━━━ Given data
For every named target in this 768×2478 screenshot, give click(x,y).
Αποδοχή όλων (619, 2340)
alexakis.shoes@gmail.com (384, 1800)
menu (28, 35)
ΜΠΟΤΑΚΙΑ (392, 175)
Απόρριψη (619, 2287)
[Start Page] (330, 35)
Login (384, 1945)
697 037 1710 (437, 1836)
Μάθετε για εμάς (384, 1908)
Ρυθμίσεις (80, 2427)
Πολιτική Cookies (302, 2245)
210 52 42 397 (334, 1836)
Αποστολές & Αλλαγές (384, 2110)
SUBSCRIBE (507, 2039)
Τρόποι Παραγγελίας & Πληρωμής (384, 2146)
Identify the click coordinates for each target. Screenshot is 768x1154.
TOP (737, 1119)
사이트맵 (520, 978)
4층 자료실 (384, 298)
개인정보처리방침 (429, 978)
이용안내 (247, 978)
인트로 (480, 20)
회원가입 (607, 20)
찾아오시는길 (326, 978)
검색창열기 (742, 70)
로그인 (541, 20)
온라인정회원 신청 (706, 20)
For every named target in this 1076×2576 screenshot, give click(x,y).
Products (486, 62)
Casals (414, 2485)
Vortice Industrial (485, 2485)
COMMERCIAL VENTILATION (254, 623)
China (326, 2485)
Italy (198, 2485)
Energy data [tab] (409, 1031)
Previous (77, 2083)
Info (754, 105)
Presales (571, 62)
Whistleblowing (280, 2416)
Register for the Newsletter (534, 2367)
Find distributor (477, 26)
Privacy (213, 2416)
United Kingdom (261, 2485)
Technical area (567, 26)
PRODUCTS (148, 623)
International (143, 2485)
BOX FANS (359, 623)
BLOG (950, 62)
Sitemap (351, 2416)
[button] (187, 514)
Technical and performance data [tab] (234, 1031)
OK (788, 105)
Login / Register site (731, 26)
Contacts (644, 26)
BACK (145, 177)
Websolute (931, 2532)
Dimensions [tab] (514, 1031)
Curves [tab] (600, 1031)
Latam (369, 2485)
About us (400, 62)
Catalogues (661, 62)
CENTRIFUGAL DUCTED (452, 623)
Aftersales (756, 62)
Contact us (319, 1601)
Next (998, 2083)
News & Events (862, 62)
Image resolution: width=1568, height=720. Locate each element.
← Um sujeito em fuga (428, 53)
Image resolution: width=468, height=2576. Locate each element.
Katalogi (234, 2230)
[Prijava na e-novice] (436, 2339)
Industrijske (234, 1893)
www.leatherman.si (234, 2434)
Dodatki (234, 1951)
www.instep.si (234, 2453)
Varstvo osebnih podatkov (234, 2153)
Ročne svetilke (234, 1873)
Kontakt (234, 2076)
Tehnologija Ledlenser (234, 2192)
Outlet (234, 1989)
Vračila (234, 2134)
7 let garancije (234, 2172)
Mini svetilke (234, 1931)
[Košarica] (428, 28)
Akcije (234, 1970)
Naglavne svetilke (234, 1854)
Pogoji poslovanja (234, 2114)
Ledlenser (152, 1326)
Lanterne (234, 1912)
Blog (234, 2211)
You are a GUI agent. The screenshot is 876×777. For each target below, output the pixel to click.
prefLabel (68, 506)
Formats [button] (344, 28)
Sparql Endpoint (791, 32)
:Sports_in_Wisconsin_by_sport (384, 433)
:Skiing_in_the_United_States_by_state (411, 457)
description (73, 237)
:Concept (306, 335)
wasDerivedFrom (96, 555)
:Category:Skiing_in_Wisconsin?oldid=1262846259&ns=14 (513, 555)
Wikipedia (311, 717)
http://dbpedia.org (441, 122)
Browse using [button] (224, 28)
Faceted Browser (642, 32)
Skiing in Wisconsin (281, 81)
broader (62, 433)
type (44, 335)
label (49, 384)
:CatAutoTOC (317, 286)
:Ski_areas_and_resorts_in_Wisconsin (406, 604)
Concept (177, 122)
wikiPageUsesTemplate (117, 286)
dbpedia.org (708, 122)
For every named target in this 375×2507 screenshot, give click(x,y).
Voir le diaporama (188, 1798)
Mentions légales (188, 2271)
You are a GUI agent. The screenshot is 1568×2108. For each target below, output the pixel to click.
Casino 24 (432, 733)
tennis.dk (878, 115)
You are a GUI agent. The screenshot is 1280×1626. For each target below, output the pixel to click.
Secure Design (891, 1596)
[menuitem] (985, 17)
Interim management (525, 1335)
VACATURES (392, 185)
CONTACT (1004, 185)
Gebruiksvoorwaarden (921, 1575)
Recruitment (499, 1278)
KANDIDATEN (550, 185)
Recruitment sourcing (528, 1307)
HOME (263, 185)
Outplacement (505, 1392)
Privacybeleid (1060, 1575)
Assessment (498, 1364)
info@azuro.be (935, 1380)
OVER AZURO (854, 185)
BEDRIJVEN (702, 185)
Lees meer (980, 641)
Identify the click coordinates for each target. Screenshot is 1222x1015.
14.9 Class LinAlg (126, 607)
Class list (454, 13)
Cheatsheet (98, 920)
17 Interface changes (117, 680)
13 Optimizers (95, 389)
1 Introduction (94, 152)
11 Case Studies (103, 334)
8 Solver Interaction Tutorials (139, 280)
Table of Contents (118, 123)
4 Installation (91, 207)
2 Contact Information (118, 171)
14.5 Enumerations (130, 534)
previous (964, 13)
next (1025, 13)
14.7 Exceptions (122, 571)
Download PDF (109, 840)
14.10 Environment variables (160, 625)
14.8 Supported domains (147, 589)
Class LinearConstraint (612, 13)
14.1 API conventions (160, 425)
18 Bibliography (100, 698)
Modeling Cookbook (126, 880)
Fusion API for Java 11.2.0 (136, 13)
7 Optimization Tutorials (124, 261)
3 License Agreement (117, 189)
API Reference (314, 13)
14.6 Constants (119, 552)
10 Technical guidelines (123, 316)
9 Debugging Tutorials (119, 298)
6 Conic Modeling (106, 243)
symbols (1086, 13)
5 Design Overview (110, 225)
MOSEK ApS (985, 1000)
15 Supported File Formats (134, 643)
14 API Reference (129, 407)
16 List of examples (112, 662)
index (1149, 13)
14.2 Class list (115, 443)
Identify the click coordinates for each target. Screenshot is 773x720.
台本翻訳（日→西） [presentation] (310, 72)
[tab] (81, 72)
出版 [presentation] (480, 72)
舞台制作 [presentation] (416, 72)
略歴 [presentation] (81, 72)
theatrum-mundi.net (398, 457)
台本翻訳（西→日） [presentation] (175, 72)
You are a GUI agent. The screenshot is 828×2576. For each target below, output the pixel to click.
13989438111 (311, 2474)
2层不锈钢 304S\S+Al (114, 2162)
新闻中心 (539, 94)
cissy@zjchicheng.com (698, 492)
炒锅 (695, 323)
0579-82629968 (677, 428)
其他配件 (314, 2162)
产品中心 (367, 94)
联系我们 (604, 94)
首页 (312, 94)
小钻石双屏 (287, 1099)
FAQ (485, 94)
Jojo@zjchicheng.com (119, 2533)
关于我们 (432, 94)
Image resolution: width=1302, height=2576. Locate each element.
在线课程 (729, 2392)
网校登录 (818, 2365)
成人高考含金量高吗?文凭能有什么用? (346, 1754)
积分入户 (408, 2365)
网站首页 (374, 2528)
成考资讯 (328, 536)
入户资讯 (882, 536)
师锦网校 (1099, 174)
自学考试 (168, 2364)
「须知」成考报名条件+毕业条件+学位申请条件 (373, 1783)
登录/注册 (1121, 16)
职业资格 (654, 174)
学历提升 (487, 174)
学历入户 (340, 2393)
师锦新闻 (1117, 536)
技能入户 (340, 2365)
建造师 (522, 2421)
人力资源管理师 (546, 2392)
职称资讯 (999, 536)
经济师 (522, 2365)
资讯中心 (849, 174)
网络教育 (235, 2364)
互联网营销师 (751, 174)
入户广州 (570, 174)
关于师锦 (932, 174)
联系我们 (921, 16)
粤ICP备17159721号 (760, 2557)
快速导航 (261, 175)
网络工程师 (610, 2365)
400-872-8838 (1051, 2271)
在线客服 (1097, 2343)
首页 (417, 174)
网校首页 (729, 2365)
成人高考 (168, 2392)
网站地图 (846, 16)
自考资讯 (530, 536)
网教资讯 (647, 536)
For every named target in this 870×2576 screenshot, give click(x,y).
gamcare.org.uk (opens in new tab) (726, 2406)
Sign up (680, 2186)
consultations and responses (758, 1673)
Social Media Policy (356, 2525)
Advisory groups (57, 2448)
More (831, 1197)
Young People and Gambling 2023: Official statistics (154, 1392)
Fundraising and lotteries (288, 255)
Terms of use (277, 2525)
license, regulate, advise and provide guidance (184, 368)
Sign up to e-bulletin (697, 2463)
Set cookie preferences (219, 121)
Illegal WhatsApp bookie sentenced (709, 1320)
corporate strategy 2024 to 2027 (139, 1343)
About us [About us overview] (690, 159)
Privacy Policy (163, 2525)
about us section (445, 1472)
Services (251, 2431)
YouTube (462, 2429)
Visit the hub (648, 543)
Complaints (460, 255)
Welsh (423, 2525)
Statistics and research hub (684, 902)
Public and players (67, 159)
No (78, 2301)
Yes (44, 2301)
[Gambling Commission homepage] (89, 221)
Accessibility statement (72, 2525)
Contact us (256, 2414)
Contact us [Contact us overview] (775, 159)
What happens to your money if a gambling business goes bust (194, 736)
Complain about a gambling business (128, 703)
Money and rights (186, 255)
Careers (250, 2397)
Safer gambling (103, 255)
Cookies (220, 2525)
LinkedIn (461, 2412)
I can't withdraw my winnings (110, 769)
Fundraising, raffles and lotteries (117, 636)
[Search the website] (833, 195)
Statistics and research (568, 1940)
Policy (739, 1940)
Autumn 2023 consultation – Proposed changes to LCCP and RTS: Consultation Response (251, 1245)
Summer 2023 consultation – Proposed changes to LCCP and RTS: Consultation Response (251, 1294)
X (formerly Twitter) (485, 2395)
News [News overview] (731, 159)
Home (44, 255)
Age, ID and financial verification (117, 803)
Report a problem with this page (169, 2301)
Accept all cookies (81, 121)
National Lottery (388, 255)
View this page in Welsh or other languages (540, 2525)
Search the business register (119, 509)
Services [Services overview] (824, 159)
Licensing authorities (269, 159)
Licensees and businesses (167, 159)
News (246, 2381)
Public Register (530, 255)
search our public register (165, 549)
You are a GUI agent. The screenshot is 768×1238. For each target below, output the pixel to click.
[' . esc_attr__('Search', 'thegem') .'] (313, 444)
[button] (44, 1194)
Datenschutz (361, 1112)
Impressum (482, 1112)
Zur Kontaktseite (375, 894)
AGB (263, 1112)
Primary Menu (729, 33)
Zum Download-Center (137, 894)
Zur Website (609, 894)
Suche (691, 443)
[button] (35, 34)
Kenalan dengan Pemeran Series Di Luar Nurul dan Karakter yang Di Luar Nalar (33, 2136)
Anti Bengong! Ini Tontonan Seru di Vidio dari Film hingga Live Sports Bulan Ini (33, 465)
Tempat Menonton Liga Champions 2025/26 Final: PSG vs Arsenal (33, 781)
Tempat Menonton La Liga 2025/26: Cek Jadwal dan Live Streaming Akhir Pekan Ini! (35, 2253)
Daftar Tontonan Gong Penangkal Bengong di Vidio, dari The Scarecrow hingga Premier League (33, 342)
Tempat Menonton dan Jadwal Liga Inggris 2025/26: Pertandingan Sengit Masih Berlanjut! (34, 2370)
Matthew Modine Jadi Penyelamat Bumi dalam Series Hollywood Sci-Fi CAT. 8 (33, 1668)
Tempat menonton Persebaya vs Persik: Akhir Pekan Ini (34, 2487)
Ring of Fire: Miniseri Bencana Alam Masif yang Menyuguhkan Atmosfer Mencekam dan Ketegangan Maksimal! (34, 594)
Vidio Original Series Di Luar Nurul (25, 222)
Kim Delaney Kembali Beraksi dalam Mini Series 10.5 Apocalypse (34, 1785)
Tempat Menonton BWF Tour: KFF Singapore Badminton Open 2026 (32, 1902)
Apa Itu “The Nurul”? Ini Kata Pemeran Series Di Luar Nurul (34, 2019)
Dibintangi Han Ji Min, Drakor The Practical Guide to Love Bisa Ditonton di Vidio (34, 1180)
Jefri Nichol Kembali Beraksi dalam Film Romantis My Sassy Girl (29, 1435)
━━━━━━
From the data above, output only the lines between the line containing "prefLabel (68, 506)" and the line containing "14.1 API conventions (160, 425)", inclusive, exactly as written.

## Response
prefLabel (68, 506)
Formats [button] (344, 28)
Sparql Endpoint (791, 32)
:Sports_in_Wisconsin_by_sport (384, 433)
:Skiing_in_the_United_States_by_state (411, 457)
description (73, 237)
:Concept (306, 335)
wasDerivedFrom (96, 555)
:Category:Skiing_in_Wisconsin?oldid=1262846259&ns=14 (513, 555)
Wikipedia (311, 717)
http://dbpedia.org (441, 122)
Browse using [button] (224, 28)
Faceted Browser (642, 32)
Skiing in Wisconsin (281, 81)
broader (62, 433)
type (44, 335)
label (49, 384)
:CatAutoTOC (317, 286)
:Ski_areas_and_resorts_in_Wisconsin (406, 604)
Concept (177, 122)
wikiPageUsesTemplate (117, 286)
dbpedia.org (708, 122)
For every named target in this 375×2507 screenshot, give click(x,y).
Voir le diaporama (188, 1798)
Mentions légales (188, 2271)
You are a GUI agent. The screenshot is 1568×2108. For each target below, output the pixel to click.
Casino 24 (432, 733)
tennis.dk (878, 115)
You are a GUI agent. The screenshot is 1280×1626. For each target below, output the pixel to click.
Secure Design (891, 1596)
[menuitem] (985, 17)
Interim management (525, 1335)
VACATURES (392, 185)
CONTACT (1004, 185)
Gebruiksvoorwaarden (921, 1575)
Recruitment (499, 1278)
KANDIDATEN (550, 185)
Recruitment sourcing (528, 1307)
HOME (263, 185)
Outplacement (505, 1392)
Privacybeleid (1060, 1575)
Assessment (498, 1364)
info@azuro.be (935, 1380)
OVER AZURO (854, 185)
BEDRIJVEN (702, 185)
Lees meer (980, 641)
Identify the click coordinates for each target. Screenshot is 1222x1015.
14.9 Class LinAlg (126, 607)
Class list (454, 13)
Cheatsheet (98, 920)
17 Interface changes (117, 680)
13 Optimizers (95, 389)
1 Introduction (94, 152)
11 Case Studies (103, 334)
8 Solver Interaction Tutorials (139, 280)
Table of Contents (118, 123)
4 Installation (91, 207)
2 Contact Information (118, 171)
14.5 Enumerations (130, 534)
previous (964, 13)
next (1025, 13)
14.7 Exceptions (122, 571)
Download PDF (109, 840)
14.10 Environment variables (160, 625)
14.8 Supported domains (147, 589)
Class LinearConstraint (612, 13)
14.1 API conventions (160, 425)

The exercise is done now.